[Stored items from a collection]

Start of Block

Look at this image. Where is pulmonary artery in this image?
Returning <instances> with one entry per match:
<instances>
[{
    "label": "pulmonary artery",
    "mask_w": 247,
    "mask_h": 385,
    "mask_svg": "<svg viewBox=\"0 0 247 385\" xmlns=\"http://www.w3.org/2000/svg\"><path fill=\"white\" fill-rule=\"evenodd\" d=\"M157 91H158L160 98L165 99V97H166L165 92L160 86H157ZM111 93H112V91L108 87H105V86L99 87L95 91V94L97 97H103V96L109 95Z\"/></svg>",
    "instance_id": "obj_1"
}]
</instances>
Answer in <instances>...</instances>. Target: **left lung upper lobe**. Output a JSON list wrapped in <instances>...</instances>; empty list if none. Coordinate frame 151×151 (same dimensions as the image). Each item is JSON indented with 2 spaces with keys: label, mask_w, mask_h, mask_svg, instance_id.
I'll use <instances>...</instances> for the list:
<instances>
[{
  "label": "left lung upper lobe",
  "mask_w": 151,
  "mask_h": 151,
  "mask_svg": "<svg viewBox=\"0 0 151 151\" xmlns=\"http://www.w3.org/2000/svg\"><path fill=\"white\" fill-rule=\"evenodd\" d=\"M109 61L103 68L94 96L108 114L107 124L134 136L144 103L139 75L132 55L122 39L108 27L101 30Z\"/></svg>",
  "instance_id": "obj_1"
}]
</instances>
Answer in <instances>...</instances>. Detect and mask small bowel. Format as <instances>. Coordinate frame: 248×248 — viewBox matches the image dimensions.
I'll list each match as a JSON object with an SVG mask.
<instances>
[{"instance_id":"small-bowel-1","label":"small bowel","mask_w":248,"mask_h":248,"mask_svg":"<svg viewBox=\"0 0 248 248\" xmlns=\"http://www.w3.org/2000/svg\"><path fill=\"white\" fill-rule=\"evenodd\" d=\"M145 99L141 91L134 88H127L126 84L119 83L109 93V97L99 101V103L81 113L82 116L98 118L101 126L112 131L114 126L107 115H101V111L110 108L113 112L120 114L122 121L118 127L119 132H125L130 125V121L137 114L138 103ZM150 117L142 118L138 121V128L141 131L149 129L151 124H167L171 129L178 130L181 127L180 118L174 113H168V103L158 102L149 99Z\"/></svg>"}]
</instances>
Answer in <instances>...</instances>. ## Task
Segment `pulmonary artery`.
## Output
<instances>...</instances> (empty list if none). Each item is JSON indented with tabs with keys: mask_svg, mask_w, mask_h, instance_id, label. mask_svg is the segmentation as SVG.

End of Block

§ **ACTION ITEM**:
Please be sure to repeat every entry exactly.

§ **THE ANSWER**:
Look at this image. Where is pulmonary artery in this image?
Returning <instances> with one entry per match:
<instances>
[{
    "label": "pulmonary artery",
    "mask_w": 247,
    "mask_h": 385,
    "mask_svg": "<svg viewBox=\"0 0 247 385\" xmlns=\"http://www.w3.org/2000/svg\"><path fill=\"white\" fill-rule=\"evenodd\" d=\"M157 91H158L160 98L165 99V97H166L165 92L160 86H157ZM111 93H112V91L108 87H105V86L99 87L95 91V94L97 97H103V96L109 95Z\"/></svg>",
    "instance_id": "obj_1"
}]
</instances>
Answer in <instances>...</instances>. Target: **left lung upper lobe**. Output a JSON list wrapped in <instances>...</instances>; empty list if none. Coordinate frame 151×151 (same dimensions as the image). Each item is JSON indented with 2 spaces with keys: label, mask_w, mask_h, mask_svg, instance_id.
I'll use <instances>...</instances> for the list:
<instances>
[{
  "label": "left lung upper lobe",
  "mask_w": 151,
  "mask_h": 151,
  "mask_svg": "<svg viewBox=\"0 0 151 151\" xmlns=\"http://www.w3.org/2000/svg\"><path fill=\"white\" fill-rule=\"evenodd\" d=\"M109 61L103 68L94 96L108 114L107 124L134 136L144 103L139 75L132 55L122 39L108 27L101 30Z\"/></svg>",
  "instance_id": "obj_1"
}]
</instances>
Answer in <instances>...</instances>. Detect and mask small bowel. Format as <instances>. Coordinate frame: 248×248 — viewBox matches the image dimensions.
I'll list each match as a JSON object with an SVG mask.
<instances>
[{"instance_id":"small-bowel-1","label":"small bowel","mask_w":248,"mask_h":248,"mask_svg":"<svg viewBox=\"0 0 248 248\" xmlns=\"http://www.w3.org/2000/svg\"><path fill=\"white\" fill-rule=\"evenodd\" d=\"M145 99L141 91L134 88H127L126 84L119 83L109 93V97L99 101V103L81 113L82 116L98 118L101 126L112 131L114 126L107 115H101V111L110 108L113 112L120 114L122 121L118 127L119 132H125L130 125V121L137 114L138 103ZM150 117L142 118L138 121V128L141 131L149 129L151 124H167L171 129L178 130L181 127L180 118L174 113H168V103L158 102L149 99Z\"/></svg>"}]
</instances>
Answer in <instances>...</instances>. ## Task
Segment `pulmonary artery`.
## Output
<instances>...</instances> (empty list if none). Each item is JSON indented with tabs with keys: mask_svg, mask_w, mask_h, instance_id, label. mask_svg is the segmentation as SVG.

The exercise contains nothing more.